RPG games, or role-playing games, have come a long way since their humble beginnings as pen-and-paper adventures. From classic tabletop games like Dungeons & Dragons to immersive virtual reality experiences, RPG games have captivated players with their rich storytelling, character development, and strategic gameplay.
Some of the first computer games were RPGs. Initially, they were entirely text-based; then, from Dunjonquest: Temple of Apshai, they began incorporating simple graphics. Richard Garriot’s Akalabeth: World of Doom was the first first-person RPG, but Lord British real masterpiece was the Ultima series, one of the most important franchises in the RPG genre, along with Wizardry, Might and Magic, and others. Traditional computer RPGs feature turn-based combat, as seen in The Bard’s Tale, but also in other titles such as SSI’s Dark Sun: Shattered Lands.
The dungeon crawler sub-genre was made popular by Dungeon Master in 1987 and later by Eye of the Beholder and many other titles like Ishar: Legend of the Fortress. These titles featured a first-person view, in pseudo-3D, with real-time combat.
The Immortal and Darkmere: The Nightmare’s Begun are examples of isometric RPGs, and also, the masterpiece Ultima VII: The Black Gate uses a kind of isometric top-down perspective.
To see a full 3D graphical implementation but also a more faithful roleplaying experience, we need to wait for The Elder Scrolls: Arena and The Elder Scrolls II: Daggerfall. These games included gameplay that involved exploring vast, detailed landscapes and interacting with lifelike characters.
The RPG genre doesn’t end here because we also have Japanese RPGs, like Sweet Home, or tactical RPGs like Jagged Alliance.

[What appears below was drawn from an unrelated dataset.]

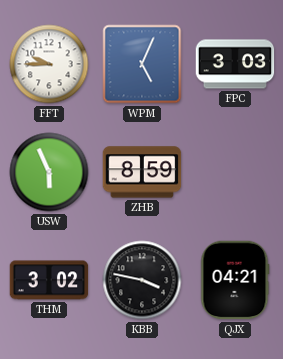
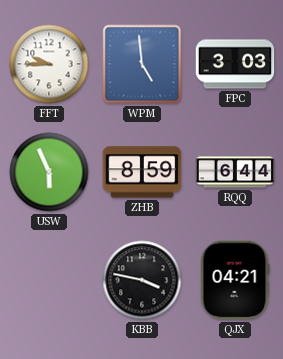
WPM: 5:04 -> 4:59
RQQ: none -> 6:44
THM: 3:02 -> none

Finally, we cannot forget the legendary action-rpg Diablo, the first chapter of the popular series, probably the most iconic name in all the computer role-playing games genre, a title that redefined the genre with randomly generated levels and frenetic hack-and-slash combat.
Diablo is a famous “hack and slash” role-playing game created by Blizzard and released at the end of 1996 for Windows. Two years later, it was released to Macintosh.
It is not only one of the most popular RPGs ever created; it’s the title that redefined the concept of “action RPG” and “hack & slash.” It is so influential that today we still see clones or games inspired by it. When it was released, Diablo was elected Game of the Year, but 30 years later, you can always find its name in many lists of the Greatest Games of All Time.
Initially conceived as a turn-based game by its designer, David Brevik, Diablo was instead changed into a real-time action RPG, where you control the player with the mouse, and clicking is required to move and attack. A fantastic set of skills and spells, computer-generated levels, and tons of items to find and collect add depth to the gameplay. Maybe only its successor, Diablo II, released in 2000, was able to surpass the awesomeness of Diablo.
Diablo I is no longer available for sale, and it isn’t effortless to run it on modern OSes; anyway, we could pack a working version. Unfortunately, we cannot host the full version, so the music is missing (but you can find it on YouTube, or you can buy it on iTunes).
Princess Maker 2
Princess Maker 2 is the second chapter of the life simulation series Princess Maker, developed by the Japanese company Gainax. In the game, you are a father that has to grow a child received by a god and make her a princess. Released initially in 1993 in Japan, it was released for the FM Towns and TurboGrafx CD in 1995. It was later translated to English and it was supposed to be released in the US but this never happened.
Ultima Underworld: The Stygian Abyss
Ultima Underworld: The Stygian Abyss is a fantasy action RPG developed by Blue Sky Productions (Looking Glass Studios) and published by Origin Systems in 1992 for DOS. It was later ported to FM Towns, Playstation and other platforms.
The game was directed by the creator of the Ultima universe, Richard Garriott, produced by Warren Spector (System Shock, Wing Commander, Deus Ex and more) and designed by Paul Neurath.
This was one of the first RPG games to feature a truly 3D environment where your character can look up and down, swim, and jump, among other things. Unlike most similar games, this was the first to break away from completely square areas, allowing for quite a bit of environmental variety (bridges, slopes, etc.).
The game takes place in the land of Britannia featured in the previous Ultima games and you play as the Avatar still. Falsely accused of kidnapping the Baron’s daughter, the Avatar is cast into the Stygian Abyss as punishment. The Avatar must now embark on a quest to find the missing girl and stop her true captor. Stygian Abyss features real-time combat, using the cursor’s position to determine the type of attack (center=slash, and so on). Spells can also be used in combat by choosing the correct runestones for each spell. Stygian Abyss has open gameplay, so feel free to wander around and do as you please.